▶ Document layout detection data
-.-.-
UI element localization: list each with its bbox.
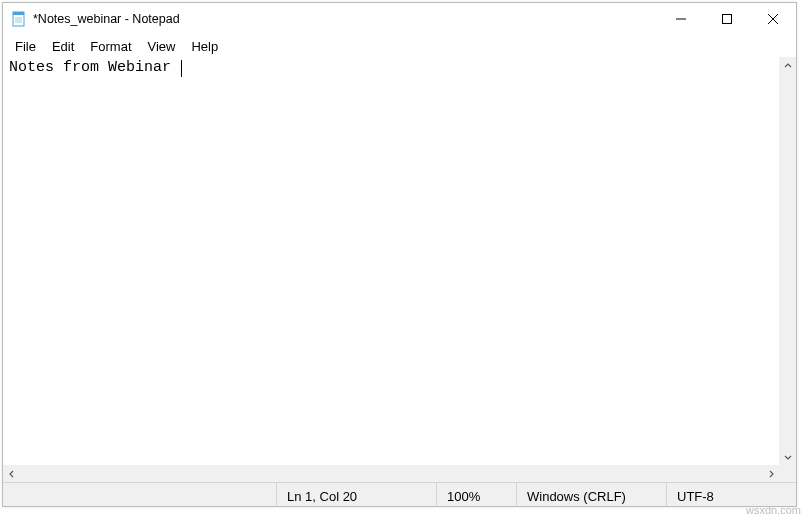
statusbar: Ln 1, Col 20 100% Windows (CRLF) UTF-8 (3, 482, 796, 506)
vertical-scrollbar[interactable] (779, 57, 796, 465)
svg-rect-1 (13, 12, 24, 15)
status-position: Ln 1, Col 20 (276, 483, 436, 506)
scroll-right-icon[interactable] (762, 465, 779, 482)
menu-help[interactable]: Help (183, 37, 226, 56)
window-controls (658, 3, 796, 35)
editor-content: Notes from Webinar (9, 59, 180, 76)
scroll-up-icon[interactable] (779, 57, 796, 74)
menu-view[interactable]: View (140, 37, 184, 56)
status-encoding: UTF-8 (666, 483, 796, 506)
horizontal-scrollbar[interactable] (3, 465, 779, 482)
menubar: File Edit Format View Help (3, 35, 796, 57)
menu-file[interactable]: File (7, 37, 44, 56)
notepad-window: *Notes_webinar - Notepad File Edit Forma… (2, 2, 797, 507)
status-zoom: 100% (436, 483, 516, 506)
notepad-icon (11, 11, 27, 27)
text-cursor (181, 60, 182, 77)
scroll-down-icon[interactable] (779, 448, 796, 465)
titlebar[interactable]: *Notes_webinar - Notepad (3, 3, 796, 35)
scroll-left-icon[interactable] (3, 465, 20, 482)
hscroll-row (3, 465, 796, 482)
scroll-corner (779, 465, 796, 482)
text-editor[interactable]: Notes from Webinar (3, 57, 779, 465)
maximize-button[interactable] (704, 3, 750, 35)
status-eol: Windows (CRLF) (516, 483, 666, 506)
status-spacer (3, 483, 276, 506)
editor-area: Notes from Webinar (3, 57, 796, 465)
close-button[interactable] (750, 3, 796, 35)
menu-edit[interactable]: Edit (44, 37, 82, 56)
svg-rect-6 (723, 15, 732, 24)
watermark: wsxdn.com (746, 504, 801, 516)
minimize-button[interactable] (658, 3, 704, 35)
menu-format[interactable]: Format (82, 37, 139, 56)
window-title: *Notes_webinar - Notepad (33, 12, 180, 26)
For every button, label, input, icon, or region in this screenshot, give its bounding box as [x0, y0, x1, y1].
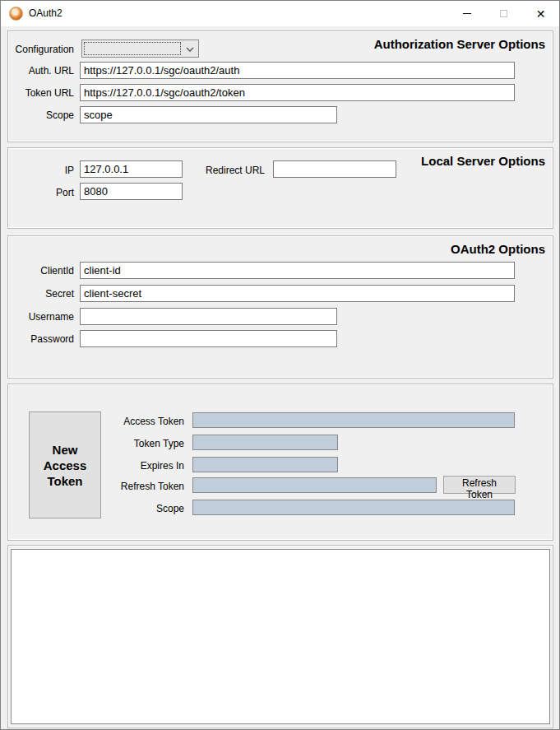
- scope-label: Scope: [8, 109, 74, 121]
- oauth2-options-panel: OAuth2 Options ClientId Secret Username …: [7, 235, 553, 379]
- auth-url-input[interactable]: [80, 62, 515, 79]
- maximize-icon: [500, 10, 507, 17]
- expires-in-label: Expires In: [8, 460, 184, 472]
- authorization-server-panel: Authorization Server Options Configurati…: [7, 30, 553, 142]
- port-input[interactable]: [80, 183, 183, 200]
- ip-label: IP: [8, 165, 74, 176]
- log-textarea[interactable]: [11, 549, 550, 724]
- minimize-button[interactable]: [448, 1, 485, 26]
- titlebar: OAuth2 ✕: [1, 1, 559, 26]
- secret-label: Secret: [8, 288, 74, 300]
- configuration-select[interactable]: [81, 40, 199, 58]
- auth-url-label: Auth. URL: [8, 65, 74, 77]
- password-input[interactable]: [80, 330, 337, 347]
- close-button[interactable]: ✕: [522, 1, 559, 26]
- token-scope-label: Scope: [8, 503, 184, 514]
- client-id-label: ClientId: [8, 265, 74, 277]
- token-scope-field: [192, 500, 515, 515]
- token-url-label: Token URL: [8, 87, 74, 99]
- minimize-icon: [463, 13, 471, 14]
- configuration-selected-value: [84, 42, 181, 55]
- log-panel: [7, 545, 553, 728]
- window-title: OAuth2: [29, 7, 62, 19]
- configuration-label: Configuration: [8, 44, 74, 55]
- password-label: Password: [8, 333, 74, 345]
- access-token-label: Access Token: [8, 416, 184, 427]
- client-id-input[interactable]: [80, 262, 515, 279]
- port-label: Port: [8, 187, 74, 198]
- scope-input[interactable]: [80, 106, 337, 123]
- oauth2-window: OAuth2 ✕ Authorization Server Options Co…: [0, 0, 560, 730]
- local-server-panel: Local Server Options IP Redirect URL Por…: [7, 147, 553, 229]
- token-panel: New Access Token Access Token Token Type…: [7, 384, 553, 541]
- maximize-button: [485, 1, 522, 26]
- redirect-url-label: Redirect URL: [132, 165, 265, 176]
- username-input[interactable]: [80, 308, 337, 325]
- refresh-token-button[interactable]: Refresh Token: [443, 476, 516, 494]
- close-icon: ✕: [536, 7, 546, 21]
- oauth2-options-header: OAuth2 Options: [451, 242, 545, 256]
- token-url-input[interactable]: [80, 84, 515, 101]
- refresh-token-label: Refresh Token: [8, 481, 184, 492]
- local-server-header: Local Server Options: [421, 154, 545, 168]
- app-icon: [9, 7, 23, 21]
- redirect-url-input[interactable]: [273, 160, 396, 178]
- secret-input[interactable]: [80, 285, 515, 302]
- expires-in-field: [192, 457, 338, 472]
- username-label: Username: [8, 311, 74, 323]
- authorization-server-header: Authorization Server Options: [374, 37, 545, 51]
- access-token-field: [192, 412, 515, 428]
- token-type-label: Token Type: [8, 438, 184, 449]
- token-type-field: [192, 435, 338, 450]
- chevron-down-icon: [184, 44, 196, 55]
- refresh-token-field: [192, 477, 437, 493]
-.-.-
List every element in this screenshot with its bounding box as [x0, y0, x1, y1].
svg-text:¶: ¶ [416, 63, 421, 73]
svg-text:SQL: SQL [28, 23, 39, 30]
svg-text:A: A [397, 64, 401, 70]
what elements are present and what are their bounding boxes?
-.-.-
▶ WORK INSTRUCTION
Take exactly the lines from the one containing "List every element" through the one containing "what elements are" in the data above, and output them with nothing added.

▶ RESPONSE TO THIS EXERCISE
List every element in this screenshot with its bounding box as [x0, y0, x1, y1].
svg-text:¶: ¶ [416, 63, 421, 73]
svg-text:SQL: SQL [28, 23, 39, 30]
svg-text:A: A [397, 64, 401, 70]
what elements are present and what are their bounding boxes?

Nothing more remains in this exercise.